J Vet Sci.  2017 Sep;18(3):299-306. 10.4142/jvs.2017.18.3.299.

Extensive characterization of feline intra-abdominal adipose-derived mesenchymal stem cells

Affiliations
  • 1Viral Disease Research Division, Animal and Plant Quarantine Agency, Gimcheon 39660, Korea. virusmania@korea.kr
  • 2Kangnam Animal Hospital, Pyeongtaek 17982, Korea.

Abstract

Mesenchymal stem cells (MSCs) isolated from various tissues have been well characterized for therapeutic application to clinical diseases. However, in contrast to MSCs from other animal species, the characteristics of feline MSCs have not been fully documented. In this study, we conducted extensive characterization of feline adipose tissue-derived MSCs (fAD-MSCs). Study fAD-MSCs were individually isolated from the intra-abdominal adipose tissues of six felines. The expression levels of cell surface markers and pluripotent markers were evaluated. Next, proliferation capacity was analyzed by performing cumulative population doubling level (CPDL) and doubling time (DT) calculation assays. Differentiation potentials of fAD-MSCs into mesodermal cell lineages were analyzed by examining specific staining and molecular markers. All fAD-MSCs positively expressed cell surface markers such as CD29, CD44, CD90, CD105, CD166, and MHC-I, while CD14, CD34, CD45, and CD73 were negatively expressed. The CPDL of the fAD-MSCs was maintained until passage 5 to 6 (P5 to P6), whereas DT increased after P3 to P4. Also, stem cell-specific pluripotent markers (Oct3/4, Nanog, and SSEA-4) were detected. Importantly, all fAD-MSCs demonstrated mesodermal differentiation capacity.
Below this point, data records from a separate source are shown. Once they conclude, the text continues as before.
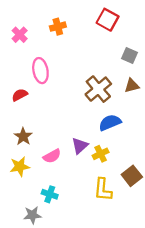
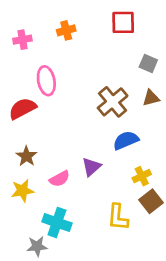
red square: (108, 20) -> (123, 22), turned -30
pink cross: (20, 35) -> (22, 40), turned 35
red semicircle: (20, 95) -> (22, 109), size x1.5
yellow cross: (101, 154) -> (142, 176), moved
cyan cross: (50, 194) -> (57, 222), size x1.5

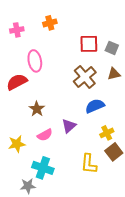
red square: (123, 22) -> (89, 44), moved
brown star: (26, 156) -> (37, 109), moved

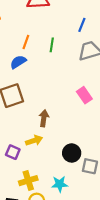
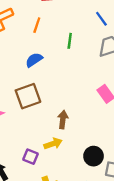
blue line: (82, 25) -> (101, 19), turned -56
orange line: (26, 42) -> (37, 25), moved

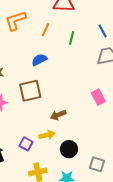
green line: (70, 41) -> (72, 38), moved
brown arrow: (63, 120) -> (58, 115), turned -126
black circle: (94, 156) -> (69, 149), moved

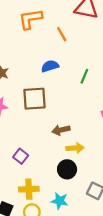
orange line: (46, 30) -> (62, 34), turned -64
green line: (72, 38) -> (84, 76), moved
yellow arrow: (47, 135) -> (75, 148), moved

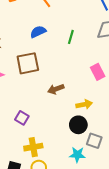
yellow arrow: (75, 148) -> (84, 104), moved
black circle: (67, 169) -> (78, 125), moved
cyan star: (60, 201) -> (77, 155), moved

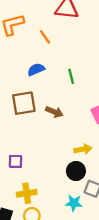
green line: (71, 37) -> (71, 76), turned -32
brown arrow: (56, 89) -> (54, 112), moved, turned -140
purple square: (22, 118) -> (16, 161), turned -32

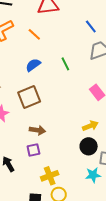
brown arrow: (54, 112) -> (37, 130), moved

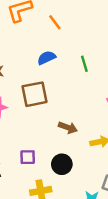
brown arrow: (37, 130) -> (68, 128), moved
black circle: (89, 146) -> (62, 164), moved

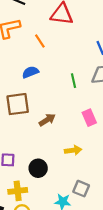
green line: (84, 64) -> (73, 81), moved
brown arrow: (68, 128) -> (47, 120), moved, turned -56

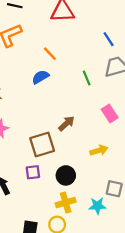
orange line: (40, 41) -> (50, 54), moved
brown square: (18, 104) -> (42, 145), moved
yellow cross: (18, 191) -> (66, 203), moved

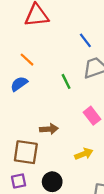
brown arrow: (66, 124) -> (49, 129), turned 42
brown square: (42, 145) -> (26, 152), turned 30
These results suggest that fully characterized fAD-MSCs could be beneficial when considering the use of these cells in feline disease research.

Keyword

adipose tissue-derived mesenchymal stem cells; differentiation; feline; multipotent; proliferation

MeSH Terms

Abdomen
Adipose Tissue/*cytology
Animals
Biomarkers/metabolism
Cats/*anatomy & histology
Cell Differentiation
Cell Proliferation
Flow Cytometry/veterinary
Fluorescent Antibody Technique/veterinary
Mesenchymal Stromal Cells/*cytology/physiology
Multipotent Stem Cells/cytology/physiology
Biomarkers

Figure

  • Fig. 1 Expression of MSC surface markers and proliferation ability of fAD-MSCs. (A) Typically, cell morphology was fibroblast-like. (B and C) FACS and RT-PCR analysis: fAD-MSCs positively expressed CD29, CD44, CD90, CD105, CD166, and MHC-I, but CD14, CD34, CD45, CD73, and MHC-II were negatively expressed at P2. (C) GAPDH is shown as a control for RNA sample quality. (D) Cumulative population doubling level (CPDL) linearly increased until P4 or P5, and (E) doubling time (DT) did not increase until P3. CPDL and DT data from three independent experiments are expressed as mean ± SD values. 40× (upper panels in A), 100× (lower panels in A). *p < 0.05, **p < 0.001.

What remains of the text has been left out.